PITB: A high affinity transthyretin aggregation inhibitor with optimal pharmacokinetic properties

  • Eur J Med Chem. 2023 Oct 6:261:115837. doi: 10.1016/j.ejmech.2023.115837.
Francisca Pinheiro 1 Nathalia Varejão 1 Adrià Sánchez-Morales 2 Filipa Bezerra 3 Susanna Navarro 1 Adrián Velázquez-Campoy 4 Félix Busqué 2 Maria Rosário Almeida 3 Ramon Alibés 2 David Reverter 1 Irantzu Pallarès 5 Salvador Ventura 6
Affiliations

Affiliations

  • 1 Institut de Biotecnologia i Biomedicina and Departament de Bioquímica i Biologia Molecular, Universitat Autònoma de Barcelona, Bellaterra, Barcelona, 08193, Spain.
  • 2 Departament de Química, Universitat Autònoma de Barcelona, Bellaterra, Barcelona, 08193, Spain.
  • 3 Molecular Neurobiology Group, i3S - Instituto de Investigação e Inovação em Saúde, IBMC - Instituto de Biologia Molecular e Celular, Universidade do Porto, 4200-135, Porto, Portugal; Departamento de Biologia Molecular, ICBAS - Instituto de Ciências Biomédicas Abel Salazar, Universidade do Porto, 4050-313, Porto, Portugal.
  • 4 Department of Biochemistry and Molecular & Cellular Biology, and Institute for Biocomputation and Physics of Complex Systems (BIFI), Joint Unit GBsC-CSIC-BIFI, Universidad de Zaragoza, Zaragoza, Spain; Aragon Institute for Health Research, Zaragoza (Spain) and Biomedical Research Network Center in Hepatic and Digestive Diseases (CIBERehd), Madrid, Spain.
  • 5 Institut de Biotecnologia i Biomedicina and Departament de Bioquímica i Biologia Molecular, Universitat Autònoma de Barcelona, Bellaterra, Barcelona, 08193, Spain.
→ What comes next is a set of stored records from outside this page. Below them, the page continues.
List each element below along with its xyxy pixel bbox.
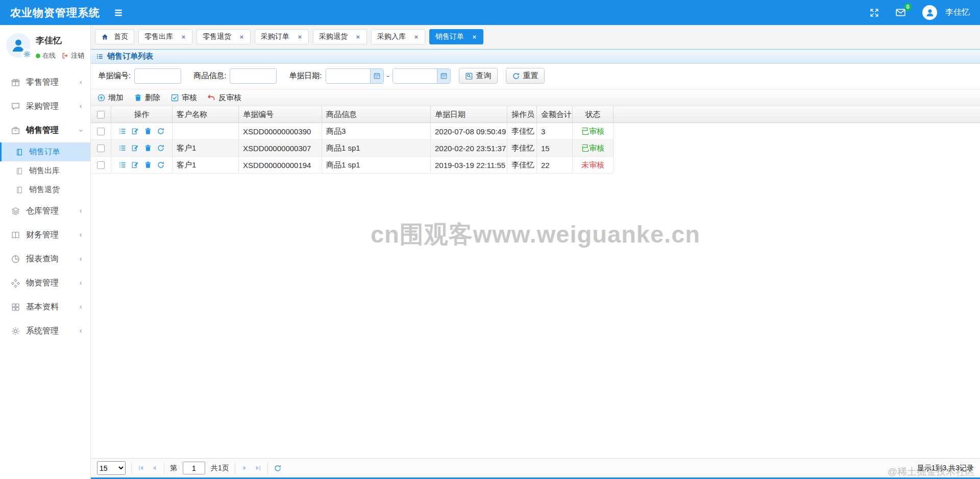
row-checkbox[interactable] [97,161,105,169]
table-row[interactable]: 客户1 XSDD00000000194 商品1 sp1 2019-03-19 2… [91,157,614,174]
date-to-input[interactable] [393,69,437,83]
document-icon [14,148,24,156]
close-icon[interactable] [355,34,361,40]
product-info-label: 商品信息: [193,71,226,81]
tab-retail-outbound[interactable]: 零售出库 [138,29,192,44]
cell-date: 2019-03-19 22:11:55 [431,157,507,173]
tab-sales-order[interactable]: 销售订单 [429,29,483,44]
next-page-icon[interactable] [241,464,249,472]
unaudit-button[interactable]: 反审核 [207,93,241,103]
sidebar-avatar [6,33,31,58]
close-icon[interactable] [297,34,303,40]
chat-icon [10,102,20,111]
sidebar-item-system[interactable]: 系统管理 [0,319,90,343]
column-header-customer[interactable]: 客户名称 [173,106,239,123]
reset-button[interactable]: 重置 [506,68,545,84]
grid-header-row: 操作 客户名称 单据编号 商品信息 单据日期 操作员 金额合计 状态 [91,106,980,123]
trash-icon [134,93,142,102]
tab-purchase-return[interactable]: 采购退货 [313,29,367,44]
date-from-input[interactable] [326,69,370,83]
search-button[interactable]: 查询 [459,68,498,84]
row-checkbox[interactable] [97,128,105,135]
topbar-username[interactable]: 李佳忆 [945,7,970,18]
detail-icon[interactable] [118,144,127,152]
chevron-down-icon [78,127,84,134]
audit-button[interactable]: 审核 [170,93,197,103]
sidebar-item-warehouse[interactable]: 仓库管理 [0,199,90,223]
refresh-icon[interactable] [157,127,165,135]
edit-icon[interactable] [131,127,139,135]
delete-button[interactable]: 删除 [134,93,160,103]
sidebar-item-finance[interactable]: 财务管理 [0,223,90,247]
sidebar-item-sales-return[interactable]: 销售退货 [0,180,90,199]
select-all-checkbox[interactable] [97,111,105,118]
user-avatar[interactable] [922,5,937,20]
calendar-icon[interactable] [370,69,383,83]
edit-icon[interactable] [131,161,139,169]
sidebar-item-purchase[interactable]: 采购管理 [0,94,90,118]
detail-icon[interactable] [118,161,127,169]
messages-icon[interactable]: 0 [895,7,906,18]
menu-toggle-icon[interactable] [113,8,124,18]
sidebar-item-materials[interactable]: 物资管理 [0,271,90,295]
filter-bar: 单据编号: 商品信息: 单据日期: - 查询 重置 [91,64,980,88]
product-info-input[interactable] [230,68,277,84]
gear-icon [21,49,33,60]
cell-operator: 李佳忆 [507,140,537,156]
sidebar-item-retail[interactable]: 零售管理 [0,70,90,94]
cell-date: 2020-07-08 09:50:49 [431,123,507,139]
column-header-status[interactable]: 状态 [573,106,614,123]
calendar-icon[interactable] [437,69,450,83]
add-button[interactable]: 增加 [97,93,124,103]
cell-amount: 22 [537,157,573,173]
edit-icon[interactable] [131,144,139,152]
refresh-icon[interactable] [157,161,165,169]
refresh-icon[interactable] [157,144,165,152]
app-window: 农业物资管理系统 0 李佳忆 李佳忆 在线 [0,0,980,479]
column-header-actions[interactable]: 操作 [111,106,173,123]
tab-purchase-order[interactable]: 采购订单 [255,29,309,44]
prev-page-icon[interactable] [151,464,158,472]
page-size-select[interactable]: 15 [97,461,126,475]
page-prefix-label: 第 [170,464,177,473]
tab-retail-return[interactable]: 零售退货 [197,29,251,44]
trash-icon[interactable] [144,161,152,169]
watermark: cn围观客www.weiguanke.cn [371,219,700,251]
logout-link[interactable]: 注销 [71,51,84,60]
page-number-input[interactable] [183,462,205,474]
table-row[interactable]: 客户1 XSDD00000000307 商品1 sp1 2020-02-20 2… [91,140,614,157]
close-icon[interactable] [239,34,244,40]
refresh-icon[interactable] [274,464,282,472]
close-icon[interactable] [181,34,186,40]
fullscreen-icon[interactable] [870,8,879,17]
main-content: 首页 零售出库 零售退货 采购订单 采购退货 采购入库 [91,25,980,479]
column-header-order-no[interactable]: 单据编号 [239,106,322,123]
detail-icon[interactable] [118,127,127,135]
table-row[interactable]: XSDD00000000390 商品3 2020-07-08 09:50:49 … [91,123,614,140]
order-no-input[interactable] [134,68,181,84]
last-page-icon[interactable] [254,464,262,472]
date-label: 单据日期: [289,71,322,81]
sidebar-item-sales-order[interactable]: 销售订单 [0,142,90,161]
row-checkbox[interactable] [97,145,105,152]
book-icon [10,230,20,240]
home-icon [101,33,109,41]
column-header-product[interactable]: 商品信息 [322,106,431,123]
tab-home[interactable]: 首页 [95,29,134,44]
sidebar-item-sales-outbound[interactable]: 销售出库 [0,161,90,180]
first-page-icon[interactable] [137,464,145,472]
column-header-amount[interactable]: 金额合计 [537,106,573,123]
sidebar-item-basic-data[interactable]: 基本资料 [0,295,90,319]
logout-icon[interactable] [62,52,69,59]
sidebar-item-reports[interactable]: 报表查询 [0,247,90,271]
chevron-left-icon [78,208,84,214]
topbar: 农业物资管理系统 0 李佳忆 [0,0,980,25]
trash-icon[interactable] [144,144,152,152]
close-icon[interactable] [413,34,419,40]
sidebar-item-sales[interactable]: 销售管理 [0,118,90,142]
column-header-operator[interactable]: 操作员 [507,106,537,123]
column-header-date[interactable]: 单据日期 [431,106,507,123]
close-icon[interactable] [472,34,477,40]
trash-icon[interactable] [144,127,152,135]
tab-purchase-inbound[interactable]: 采购入库 [371,29,425,44]
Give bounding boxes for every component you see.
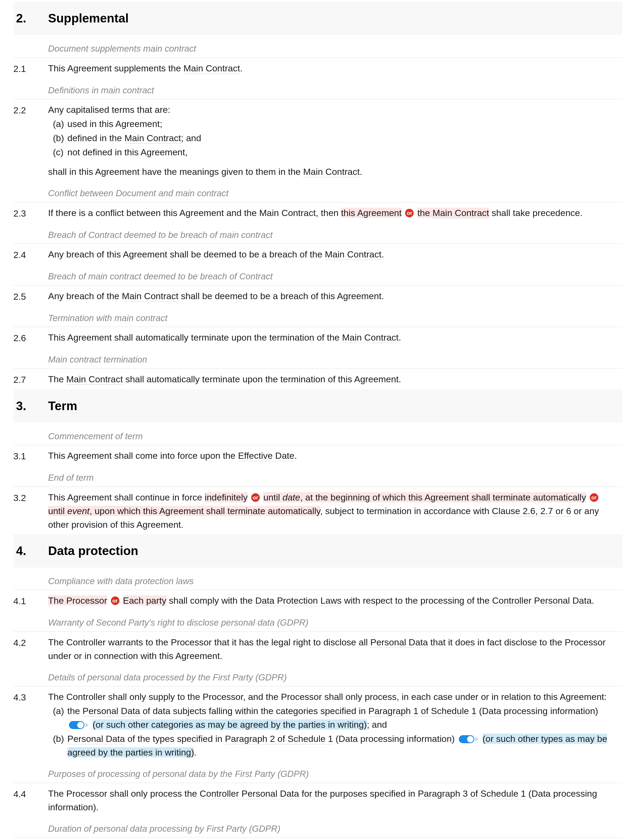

Electronic address: irantzu.pallares@uab.cat.
  • 6 Institut de Biotecnologia i Biomedicina and Departament de Bioquímica i Biologia Molecular, Universitat Autònoma de Barcelona, Bellaterra, Barcelona, 08193, Spain; ICREA, Passeig Lluis Companys 23, E-08010, Barcelona, Spain. Electronic address: salvador.ventura@uab.cat.
Abstract

The aggregation of wild-type transthyretin (TTR) and over 130 genetic TTR variants underlies a group of lethal disorders named TTR amyloidosis (ATTR). TTR chemical chaperones are molecules that hold great promise to modify the course of ATTR progression. In previous studies, we combined rational design and molecular dynamics simulations to generate a series of TTR selective kinetic stabilizers displaying exceptionally high affinities. In an effort to endorse the previously developed molecules with optimal pharmacokinetic properties, we conducted structural design optimization, leading to the development of PITB. PITB binds with high affinity to TTR, effectively inhibiting tetramer dissociation and aggregation of both the wild-type protein and the two most prevalent disease-associated TTR variants. Importantly, PITB selectively binds and stabilizes TTR in plasma, outperforming tolcapone, a drug currently undergoing clinical trials for ATTR. Pharmacokinetic studies conducted on mice confirmed that PITB exhibits encouraging pharmacokinetic properties, as originally intended. Furthermore, PITB demonstrates excellent oral bioavailability and lack of toxicity. These combined attributes position PITB as a lead compound for future clinical trials as a disease-modifying therapy for ATTR.

Keywords

Amyloidosis; Lead optimization; Pharmacokinetics; Stabilizers; Transthyretin; V30M.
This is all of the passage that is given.